Dec. 29, 1975 — A bomb hidden in a locker explodes at the TWA terminal at New York's LaGuardia Airport, killing 11 people and injuring 75. Palestinian, Puerto Rican and Croatian groups are suspected, but no arrests are made.
Jan. 29, 1975 — The State Department building in Washington, D.C., is bombed by the Weather Underground. No one is killed.

Jan. 24, 1975 — A bomb explodes inside Fraunces Tavern in lower Manhattan, killing four people and injuring more than 50. A Puerto Rican nationalist group, FALN, claims credit for the attack. No prosecutions are made.
Jan. 27, 1972 — A bomb wrecks the New York City office of impresario Sol Hurok, who had been booking Soviet artists. One person is killed and nine are injured, Hurok among them. A caller claiming to represent Soviet Jews claims responsibility, but no arrests are made.
March 1, 1971 — The Senate wing of the U.S. Capitol Building in Washington, D.C., is bombed by the Weather Underground. No one is killed.

March 6, 1970 — Three members of the revolutionary Weather Underground accidentally blow themselves up in their townhouse in New York City's Greenwich Village while making bombs.

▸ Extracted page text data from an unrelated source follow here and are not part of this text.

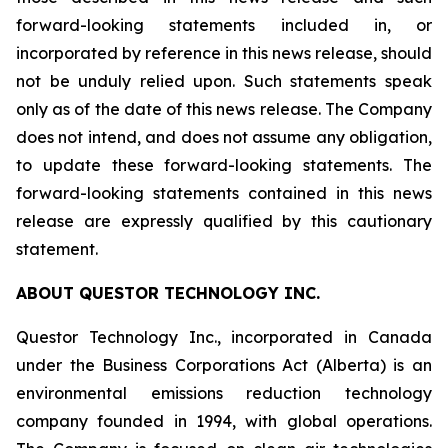
forward-looking statements included in, or
incorporated by reference in this news release, should
not be unduly relied upon. Such statements speak
only as of the date of this news release. The Company
does not intend, and does not assume any obligation,
to update these forward-looking statements. The
forward-looking statements contained in this news
release are expressly qualified by this cautionary
statement.
ABOUT QUESTOR TECHNOLOGY INC.
Questor Technology Inc., incorporated in Canada
under the Business Corporations Act (Alberta) is an
environmental emissions reduction technology
company founded in 1994, with global operations.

May 18, 1927 — 45 people — 38 of them children — are killed when a school district treasurer, Andrew Kehoe, lines the Bath Consolidated School near Lansing, Mich., with hundreds of pounds of dynamite, and blows it up. Investigators say Kehoe, who also died in the blast, thought he would lose his farm because he couldn't pay property taxes used to build the school.
Sept. 16, 1920 — More than 100 pounds of dynamite detonate on a horse-drawn wagon along New York's Wall Street. Thirty-eight people are killed and another 143 injured. The bombing was never solved, but believed to be tied to anti-capitalists.
Oct. 1, 1910 — The Los Angeles Times building is dynamited during a labor dispute, killing 20 people. Two leaders of the ironworkers union plead guilty.
May 4, 1886 — A bomb blast during a labor rally at Chicago's Haymarket Square kills 11 people, including seven police officers, and injures more than 100. Eight "anarchists" are tried for inciting riot. Four are hanged, one commits suicide and three win pardons after seven years in prison.